Exercise requirements: Return exactly the lines from the start of the records below through the line containing "parts of a whole.", both ends included, and leave out the pictures.

-------- Material for this exercise

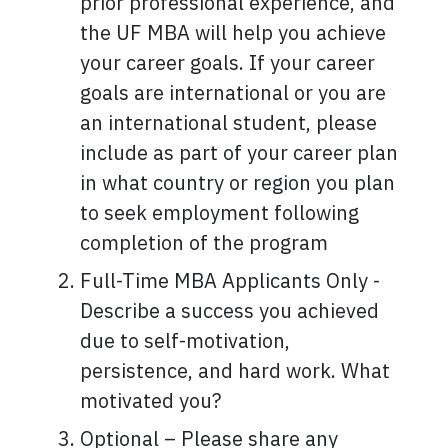
prior professional experience, and
the UF MBA will help you achieve
your career goals. If your career
goals are international or you are
an international student, please
include as part of your career plan
in what country or region you plan
to seek employment following
completion of the program
Full-Time MBA Applicants Only -
Describe a success you achieved
due to self-motivation,
persistence, and hard work. What
motivated you?
Optional – Please share any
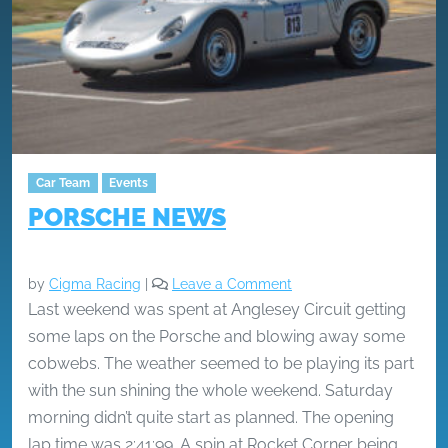
Car Team
Events
PORSCHE NEWS
by
Cigma Racing
|
Leave a Comment
Last weekend was spent at Anglesey Circuit getting
some laps on the Porsche and blowing away some
cobwebs. The weather seemed to be playing its part
with the sun shining the whole weekend. Saturday
morning didn’t quite start as planned. The opening
lap time was 2:41:99. A spin at Rocket Corner being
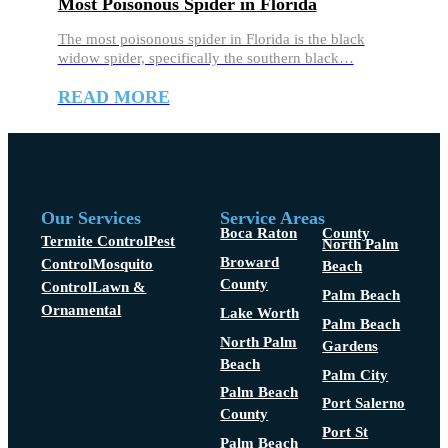
Most Poisonous Spider in Florida
The most poisonous spider in Florida is the black
widow spider, specifically the southern black…
READ MORE
Our Services
Service Areas
Boca Raton
County
Termite Control
Pest
North Palm
Broward
Control
Mosquito
Beach
County
Control
Lawn &
Palm Beach
Ornamental
Lake Worth
Palm Beach
North Palm
Gardens
Beach
Palm City
Palm Beach
Port Salerno
County
Port St
Palm Beach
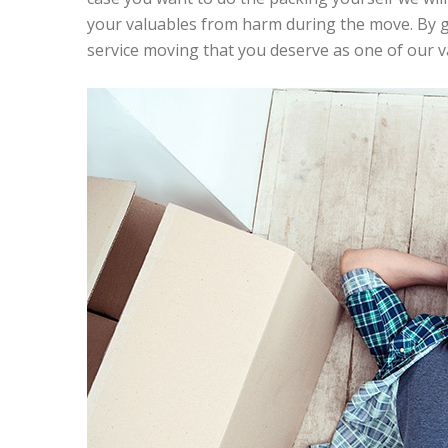
your valuables from harm during the move. By giv
service moving that you deserve as one of our 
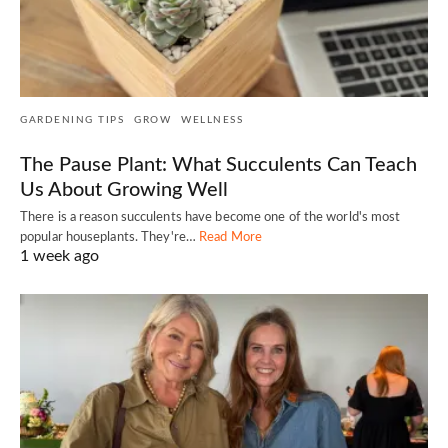
GARDENING TIPS
GROW
WELLNESS
The Pause Plant: What Succulents Can Teach
Us About Growing Well
There is a reason succulents have become one of the world's most
popular houseplants. They're…
Read More
1 week ago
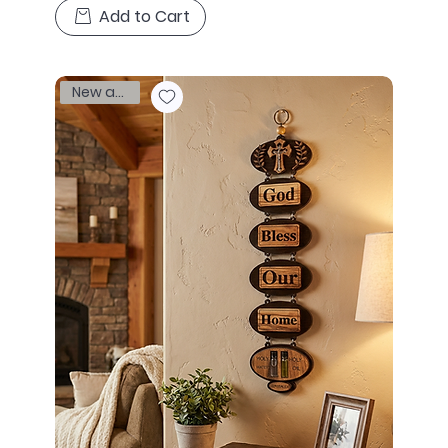
Add to Cart
New arrival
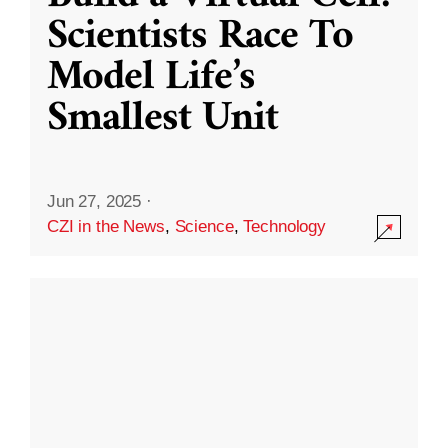
Scientists Race To
Model Life’s
Smallest Unit
Jun 27, 2025
·
CZI in the News
,
Science
,
Technology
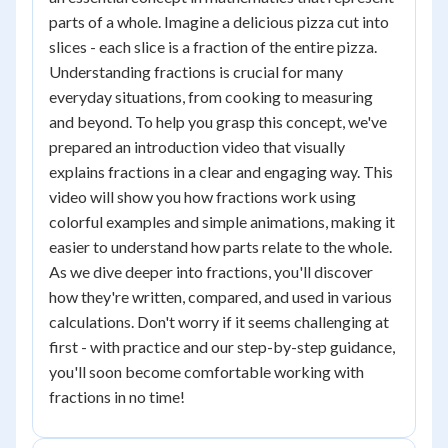
parts of a whole. Imagine a delicious pizza cut into
slices - each slice is a fraction of the entire pizza.
Understanding fractions is crucial for many
everyday situations, from cooking to measuring
and beyond. To help you grasp this concept, we've
prepared an introduction video that visually
explains fractions in a clear and engaging way. This
video will show you how fractions work using
colorful examples and simple animations, making it
easier to understand how parts relate to the whole.
As we dive deeper into fractions, you'll discover
how they're written, compared, and used in various
calculations. Don't worry if it seems challenging at
first - with practice and our step-by-step guidance,
you'll soon become comfortable working with
fractions in no time!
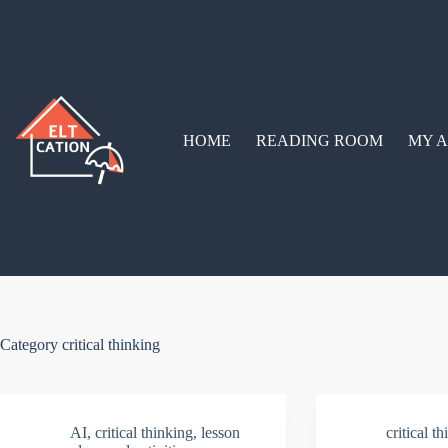
Skip
to
content
HOME
READING ROOM
MY A
Category
critical thinking
AI
,
critical thinking
,
lesson
critical t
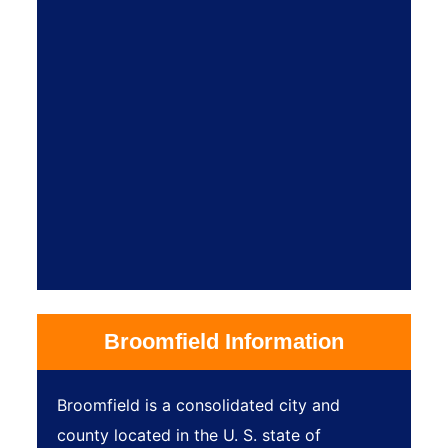
Broomfield Information
Broomfield is a consolidated city and
county located in the U. S. state of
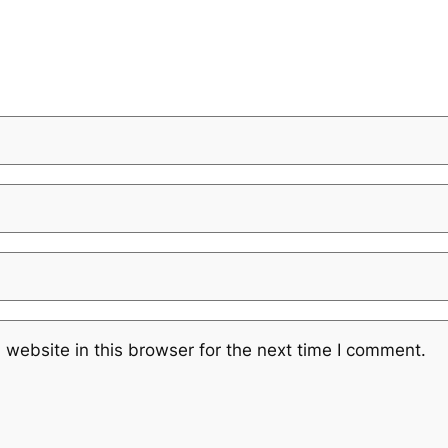
website in this browser for the next time I comment.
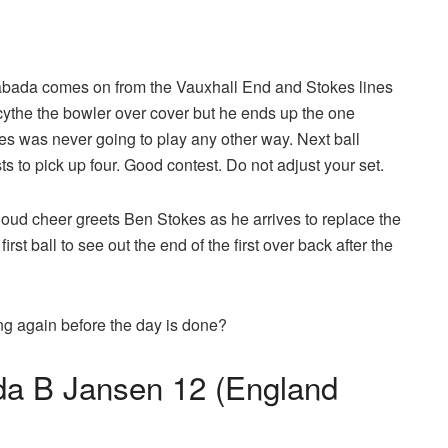
abada comes on from the Vauxhall End and Stokes lines
scythe the bowler over cover but he ends up the one
es was never going to play any other way. Next ball
ts to pick up four. Good contest. Do not adjust your set.
oud cheer greets Ben Stokes as he arrives to replace the
st ball to see out the end of the first over back after the
ng again before the day is done?
a B Jansen 12 (England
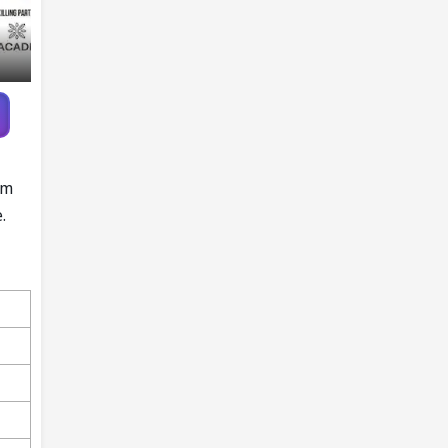
am
e.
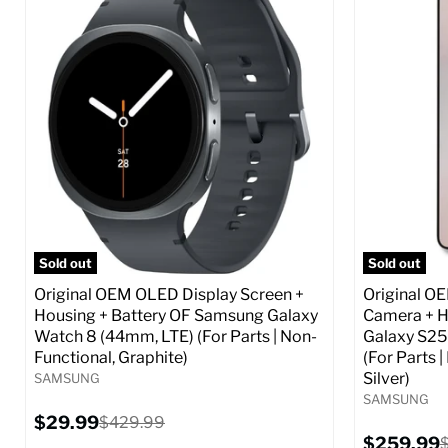
Screen size:
6.6
Screen size
Storage / ROM:
256 GB
Storage / 
Ram memory:
8 GB
Ram memor
Camera Resolution:
50 MP
Camera Reso
SIM Lock Status:
Fully unlocked (GSM &
SIM Lock St
CDMA)
Current
$359.99
Current
Original
$59.99
$349.99
price
price
price
Full S
Full Specs
Add to Cart
Sold out
Sold out
Original OEM OLED Display Screen +
Original O
Housing + Battery OF Samsung Galaxy
Camera + H
Watch 8 (44mm, LTE) (For Parts | Non-
Galaxy S25
Functional, Graphite)
(For Parts 
Silver)
SAMSUNG
SAMSUNG
Current
$29.99
Original
$429.99
price
price
Current
$259.99
O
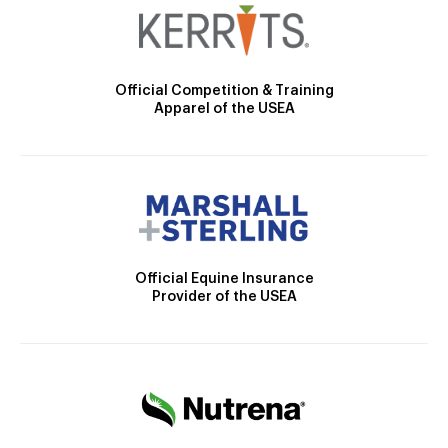
Official Competition & Training
Apparel of the USEA
Official Equine Insurance
Provider of the USEA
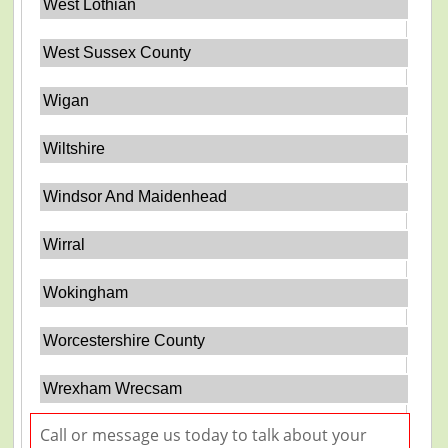
West Lothian
West Sussex County
Wigan
Wiltshire
Windsor And Maidenhead
Wirral
Wokingham
Worcestershire County
Wrexham Wrecsam
Call or message us today to talk about your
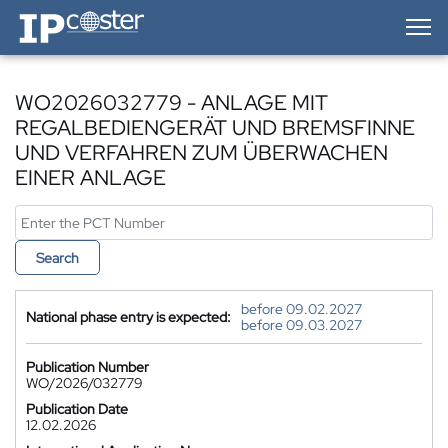
IP-Coster — Home
WO2026032779 - ANLAGE MIT
REGALBEDIENGERÄT UND BREMSFINNE
UND VERFAHREN ZUM ÜBERWACHEN
EINER ANLAGE
Search
before 09.02.2027
National phase entry is expected:
before 09.03.2027
Publication Number
WO/2026/032779
Publication Date
12.02.2026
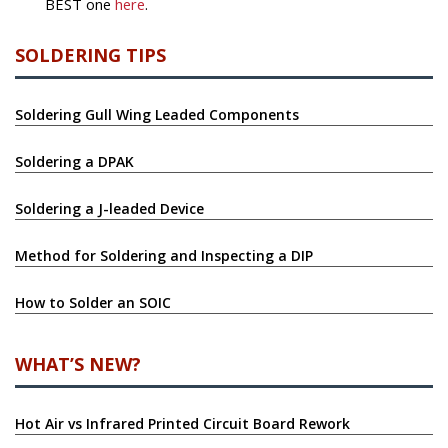
BEST one
here
.
SOLDERING TIPS
Soldering Gull Wing Leaded Components
Soldering a DPAK
Soldering a J-leaded Device
Method for Soldering and Inspecting a DIP
How to Solder an SOIC
WHAT’S NEW?
Hot Air vs Infrared Printed Circuit Board Rework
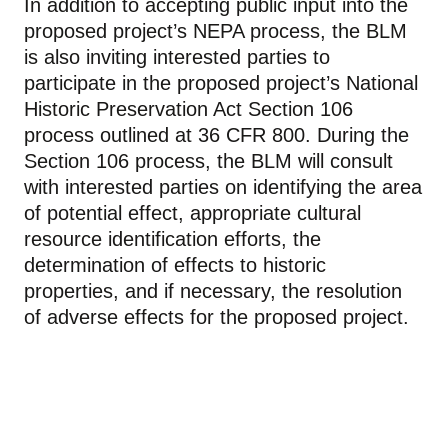
In addition to accepting public input into the
proposed project’s NEPA process, the BLM
is also inviting interested parties to
participate in the proposed project’s National
Historic Preservation Act Section 106
process outlined at 36 CFR 800. During the
Section 106 process, the BLM will consult
with interested parties on identifying the area
of potential effect, appropriate cultural
resource identification efforts, the
determination of effects to historic
properties, and if necessary, the resolution
of adverse effects for the proposed project.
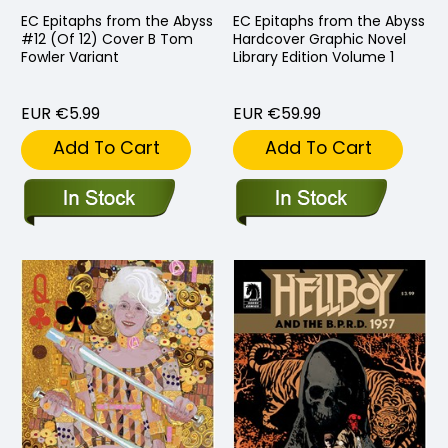
EC Epitaphs from the Abyss
EC Epitaphs from the Abyss
#12 (Of 12) Cover B Tom
Hardcover Graphic Novel
Fowler Variant
Library Edition Volume 1
EUR €5.99
EUR €59.99
Add To Cart
Add To Cart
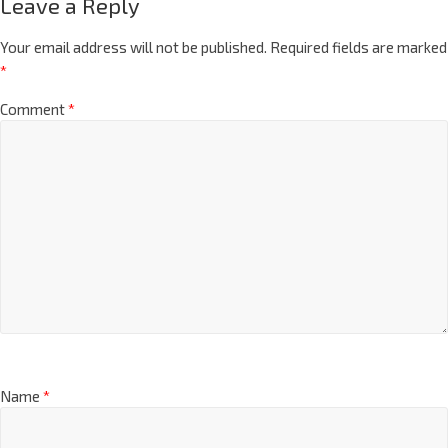
Leave a Reply
Your email address will not be published.
Required fields are marked
*
Comment
*
Name
*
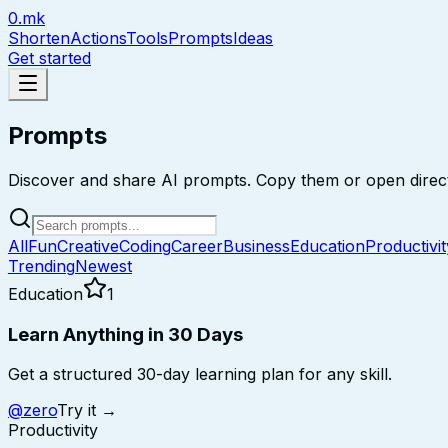
0.mk
Shorten
Actions
Tools
Prompts
Ideas
Get started
Prompts
Discover and share AI prompts. Copy them or open direct
All
Fun
Creative
Coding
Career
Business
Education
Productivit
Trending
Newest
Education
1
Learn Anything in 30 Days
Get a structured 30-day learning plan for any skill.
@
zero
Try it →
Productivity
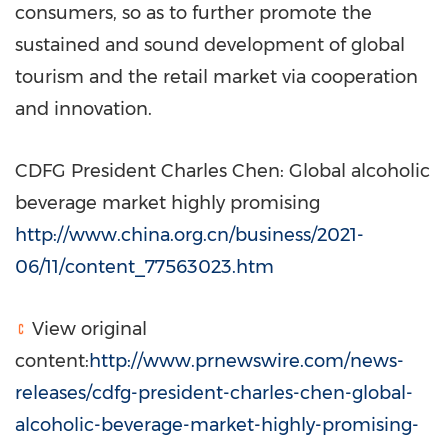
consumers, so as to further promote the
sustained and sound development of global
tourism and the retail market via cooperation
and innovation.
CDFG President
Charles Chen
: Global alcoholic
beverage market highly promising
http://www.china.org.cn/business/2021-
06/11/content_77563023.htm
View original
content:
http://www.prnewswire.com/news-
releases/cdfg-president-charles-chen-global-
alcoholic-beverage-market-highly-promising-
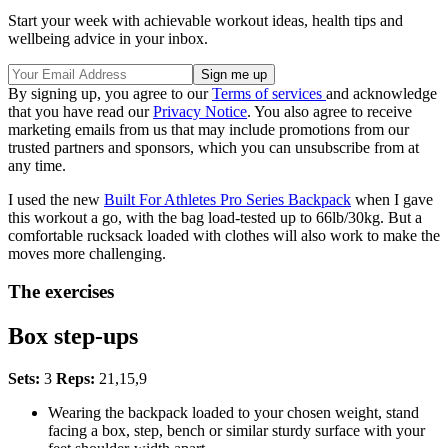
Start your week with achievable workout ideas, health tips and
wellbeing advice in your inbox.
By signing up, you agree to our
Terms of services
and acknowledge
that you have read our
Privacy Notice
. You also agree to receive
marketing emails from us that may include promotions from our
trusted partners and sponsors, which you can unsubscribe from at
any time.
I used the new
Built For Athletes Pro Series Backpack
when I gave
this workout a go, with the bag load-tested up to 66lb/30kg. But a
comfortable rucksack loaded with clothes will also work to make the
moves more challenging.
The exercises
Box step-ups
Sets:
3
Reps:
21,15,9
Wearing the backpack loaded to your chosen weight, stand
facing a box, step, bench or similar sturdy surface with your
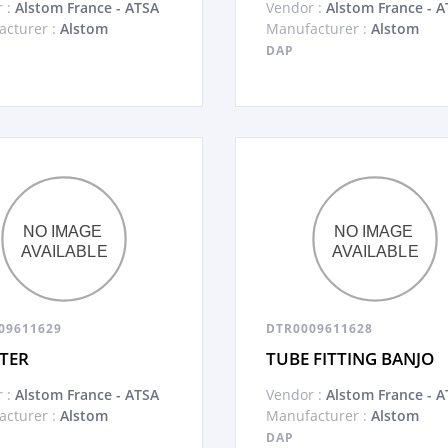
 :
Alstom France - ATSA
Vendor :
Alstom France - A
cturer :
Alstom
Manufacturer :
Alstom
DAP
09611629
DTR0009611628
TER
TUBE FITTING BANJO
 :
Alstom France - ATSA
Vendor :
Alstom France - A
cturer :
Alstom
Manufacturer :
Alstom
DAP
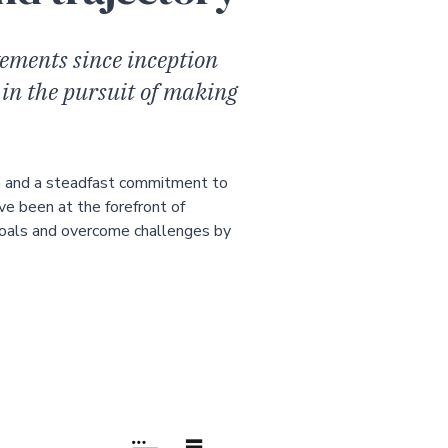
ements since inception
 in the pursuit of making
h and a steadfast commitment to
ve been at the forefront of
goals and overcome challenges by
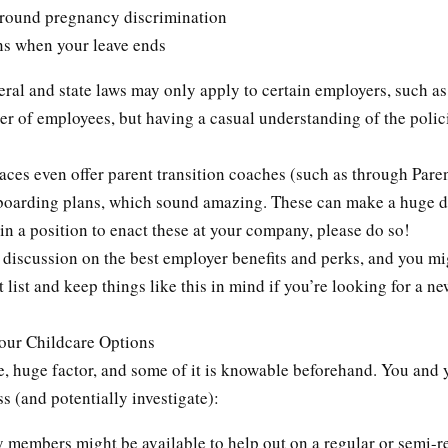
around pregnancy discrimination
ns when your leave ends
eral and state laws may only apply to certain employers, such as
r of employees, but having a casual understanding of the polic
ces even offer parent transition coaches (such as through Paren
boarding plans, which sound amazing. These can make a huge di
 in a position to enact these at your company, please do so!
 discussion on the best employer benefits and perks, and you mi
t list and keep things like this in mind if you’re looking for a ne
Your Childcare Options
e, huge factor, and some of it is knowable beforehand. You and 
s (and potentially investigate):
 members might be available to help out on a regular or semi-r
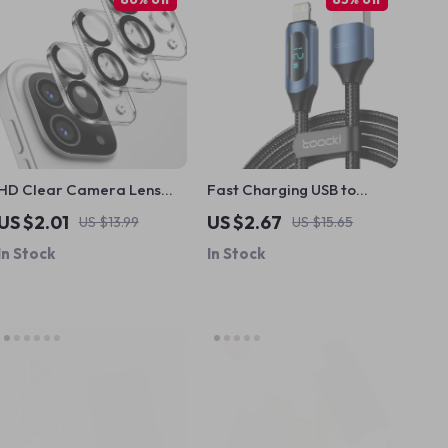
HD Clear Camera Lens
Fast Charging USB to
Protector for iPad Pro
Lightning Cable for Apple
US $2.01
US $2.67
US $13.99
US $15.65
11/12.9 & iPad Air 6
Devices with LED Display
In Stock
In Stock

----------------

Solution below:
prior professional experience, and
the UF MBA will help you achieve
your career goals. If your career
goals are international or you are
an international student, please
include as part of your career plan
in what country or region you plan
to seek employment following
completion of the program
Full-Time MBA Applicants Only -
Describe a success you achieved
due to self-motivation,
persistence, and hard work. What
motivated you?
Optional – Please share any
Car Team
Events
PORSCHE NEWS
by
Cigma Racing
|
Leave a Comment
Last weekend was spent at Anglesey Circuit getting
some laps on the Porsche and blowing away some
cobwebs. The weather seemed to be playing its part
with the sun shining the whole weekend. Saturday
morning didn’t quite start as planned. The opening
lap time was 2:41:99. A spin at Rocket Corner being
Most Poisonous Spider in Florida
The most poisonous spider in Florida is the black
widow spider, specifically the southern black…
READ MORE
Our Services
Service Areas
Boca Raton
County
Termite Control
Pest
North Palm
Broward
Control
Mosquito
Beach
County
Control
Lawn &
Palm Beach
Ornamental
Lake Worth
Palm Beach
North Palm
Gardens
Beach
Palm City
Palm Beach
Port Salerno
County
Port St
Palm Beach
your valuables from harm during the move. By giv
service moving that you deserve as one of our 
GARDENING TIPS
GROW
WELLNESS
The Pause Plant: What Succulents Can Teach
Us About Growing Well
There is a reason succulents have become one of the world's most
popular houseplants. They're…
Read More
1 week ago
Add to Cart
New arrival
Scientists Race To
Model Life’s
Smallest Unit
Jun 27, 2025
·
CZI in the News
,
Science
,
Technology
parts of a whole. Imagine a delicious pizza cut into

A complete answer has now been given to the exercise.